How to Make an 18th Century Corset
The choice of boning

 

 

I am often asked which and how much boning I recommend for a given figure. The answer depends on many parameters, so I have created an extra page such as not to clutter the instructions pages.

When choosing the type and amount of boning it is important to understand how stays "work". It is a common misconception that corsets or stays can compress the body as if it was a sponge. That's not possible, though, because the body, unlike a sponge, isn't full of air that can be queezed out: It is chock-full of bones and organs. Whatever space it occupies is needed - all of it. So if you want to make a waist narrower, you can only do so by pushing the body mass somewhere else. Think of a baloon: If you squeeze it in one place, it bulges in other places.

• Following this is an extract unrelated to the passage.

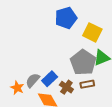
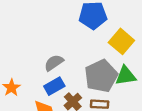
gray semicircle: (33, 80) -> (54, 63), moved

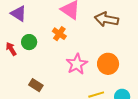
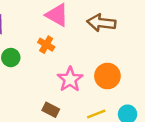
brown rectangle: (36, 85) -> (51, 110), moved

In case of a very slender figure, you may be able to relocate the inner organs a tiny bit before the bones (that is, the ribs) put a stop to it. In case of a "stout" figure, on the other hand, there is a lot of body mass on the outside that can be relocated so that a corset can be much more effective - if it is properly made.

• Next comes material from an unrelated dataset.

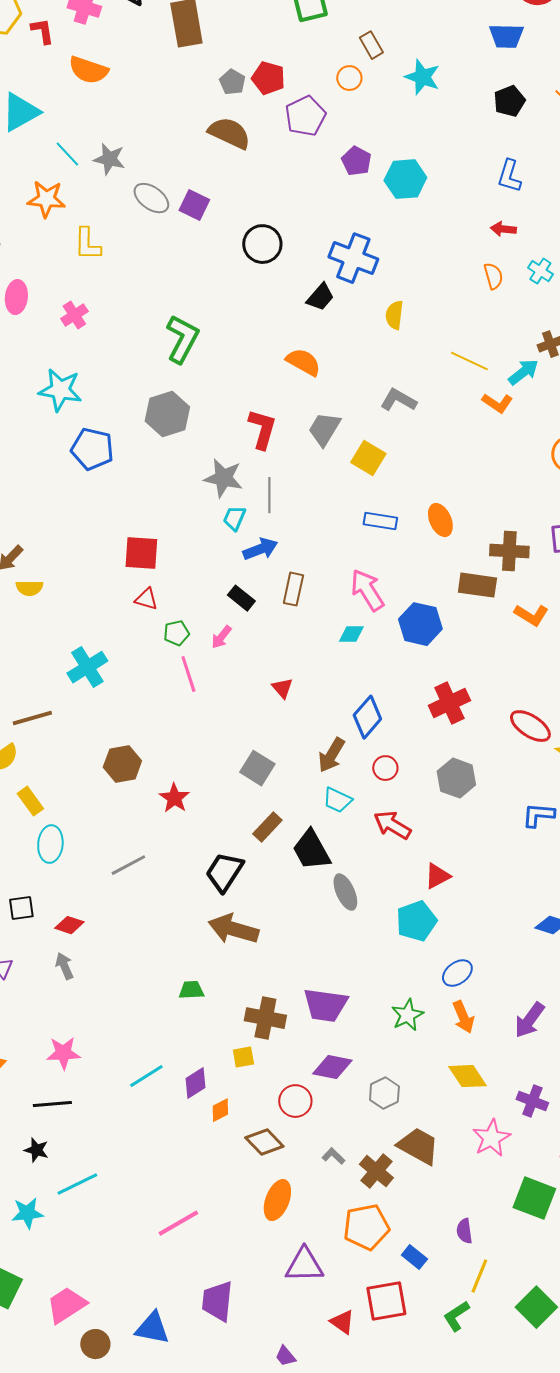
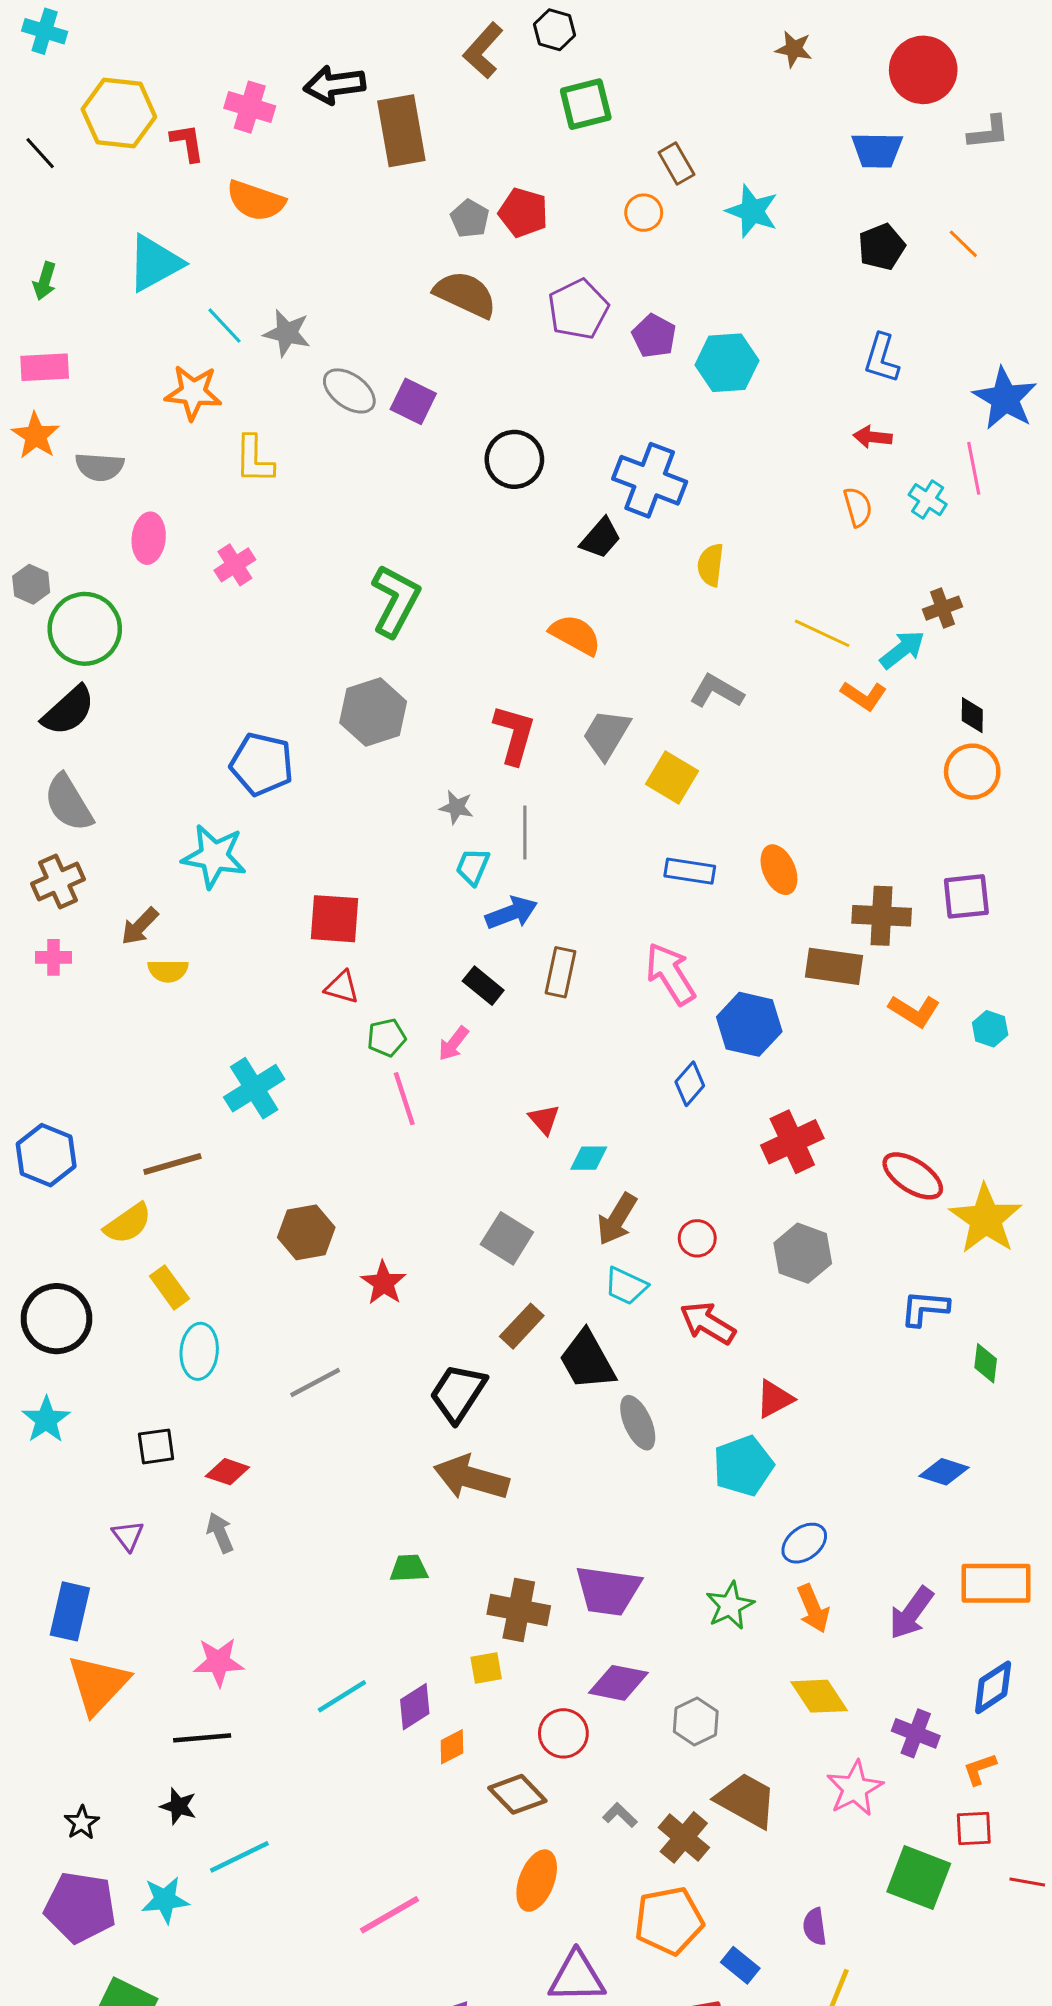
purple pentagon: (305, 116) -> (578, 309), moved
cyan star: (60, 390) -> (214, 856), moved
gray star: (223, 478) -> (456, 807), size x0.6
cyan diamond: (351, 634) -> (589, 1158), moved
blue diamond: (367, 717) -> (690, 1084), moved, size x0.7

Someone with a normal figure (US size 12-16, no handicaps) should not have any problems with stays; the rules-of-thumb given in the instructons should suffice both for boning strength and amount. People wearing smaller sizes may find stays uncomfortable because the pressure almost directly works on the bones, but the type and amount of boning is the same as for normal figures, or a little less of it.

It gets more complicated for non-standard figures: hollow backs, hourglass, fat or well-endowed. This is what the rest of this article is about. Anyone not afflicted by any of those features may safely return to the instructions pages.

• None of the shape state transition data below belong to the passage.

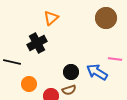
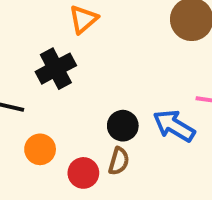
brown semicircle: (69, 90) -> (119, 161), turned -56

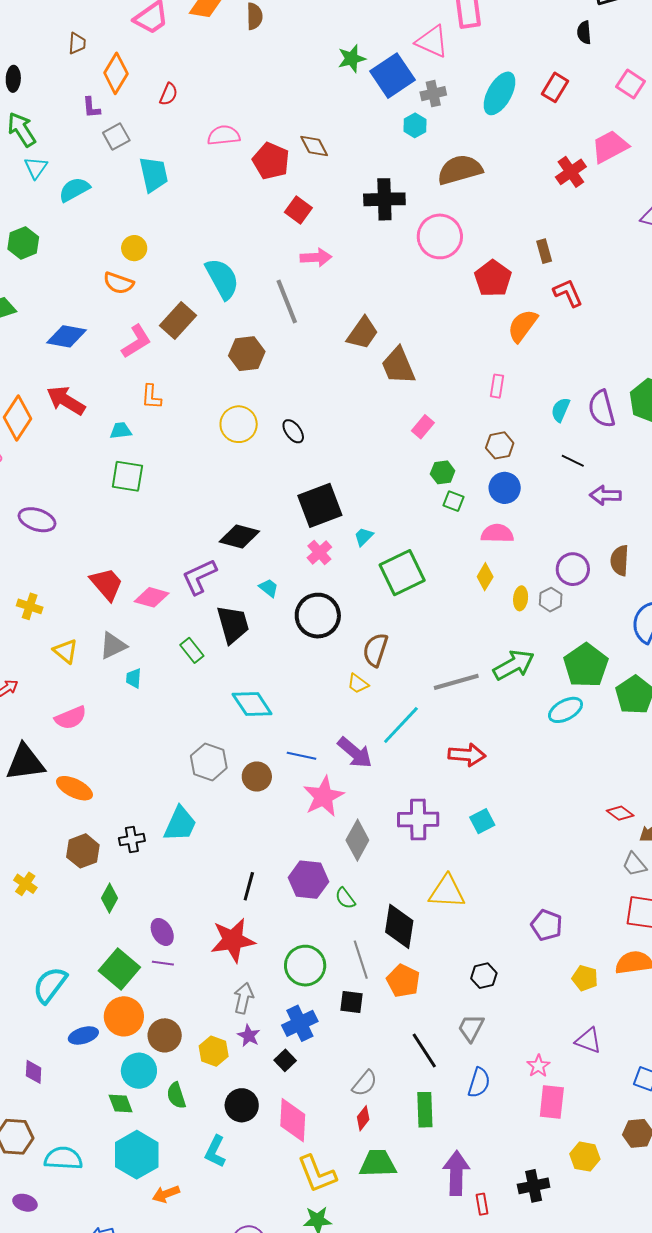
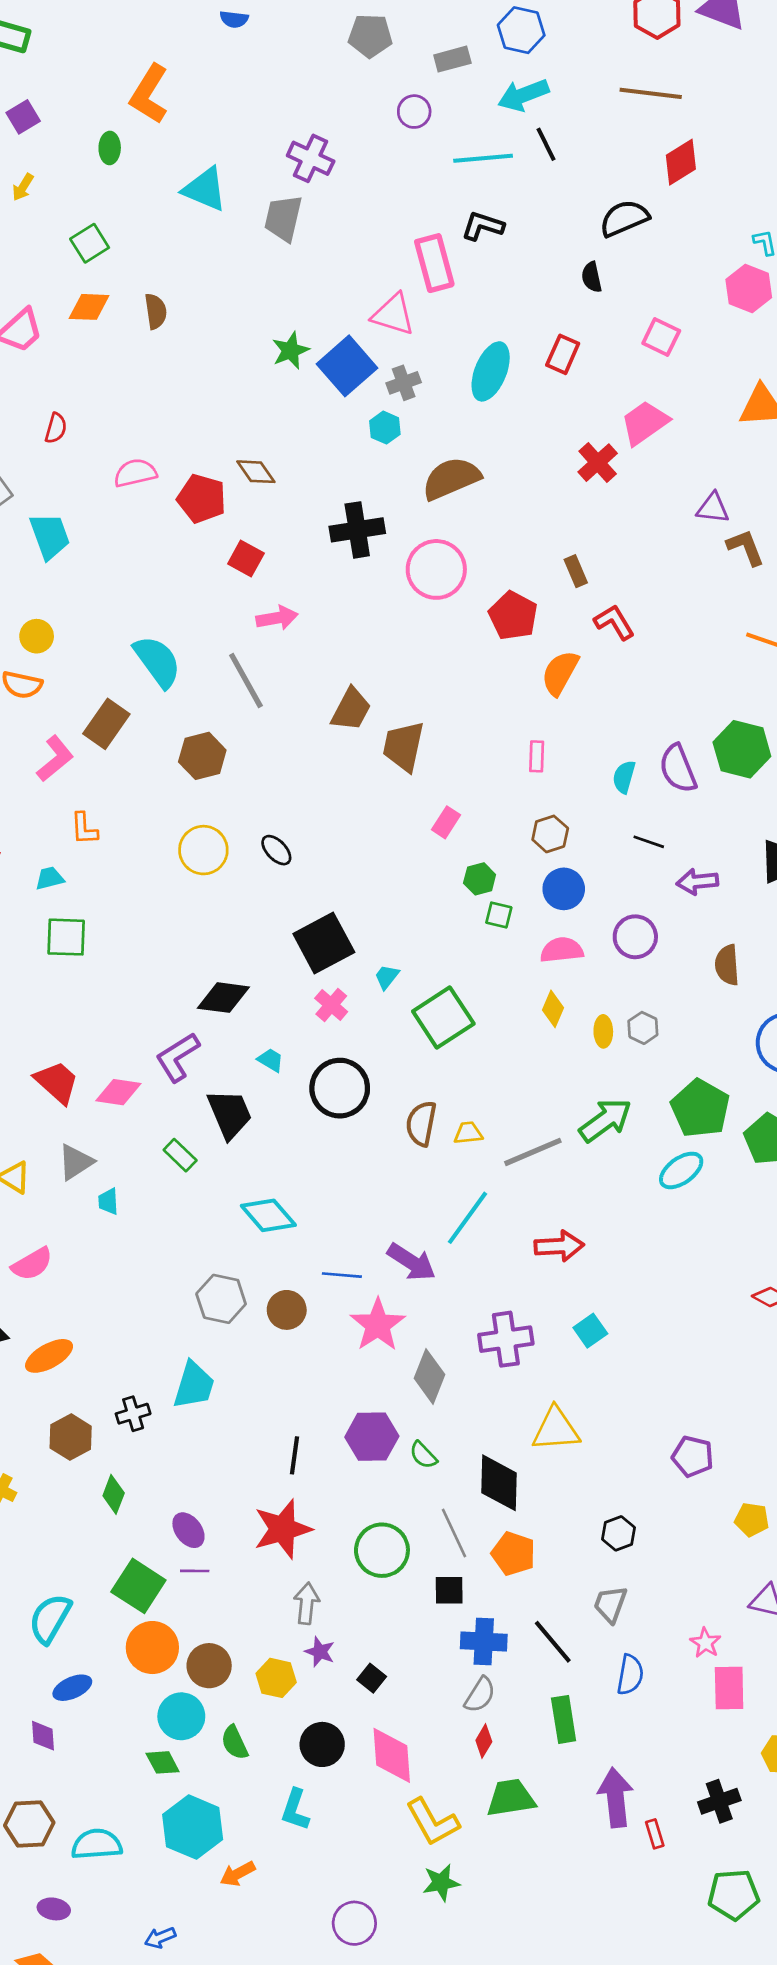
brown trapezoid: (398, 366) -> (403, 746), turned 42
purple circle: (573, 569) -> (635, 937), moved
yellow trapezoid: (358, 684) -> (468, 1133), moved, turned 145
orange ellipse: (74, 788) -> (49, 1356), turned -48
blue cross: (300, 1023) -> (484, 1642), moved, turned 36
blue ellipse: (83, 1035) -> (72, 1688), moved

Extreme hip-to-waist or breast-to-ribcage ratios as well as the curve between a hollow back and the bottom require special boning. If a "stout" figure is laced into a corset, all of the three aforementioned issues tend to combine. In all those cases, half-boned stays are not recommended. The following therefore assumes fully-boned stays.

Whenever there is a sharp curve from wait to hip or from (hollow) back to bottom, plastic boning alone is not enough: Even if the stays are fully boned, only 2-5 bones run through into the tabs, so they cannot properly support each other. If the tabs are spread very wide, they may stand out almost vertically, i.e. they are bent sharply. After a while, the plastic will suffer from material fatigue, i.e. like a rubber band that has been overstreched, it will refuse to return to its original shape. The boning will then be unable to take pressure away from the waist as it is meant to do and it will become painful.

Use steel boning of the same width as the plastic to prevent this: Steel doesn't bend as and therefore doesn't fatigue as easily as plastic does. If you have wide hips, use one (two in extreme cases) steel bone per tab around the side. For a hollow back, one per tab around the back. If you're fat, one or two around the sides and back. If you're well-endowed, fully-boned should be enough, but if you want to be on the safe side, use steel in every fourth tunnel around the front.

Steel boning of 0,5x5 mm is more rigid than 1x5 mm plastic boning.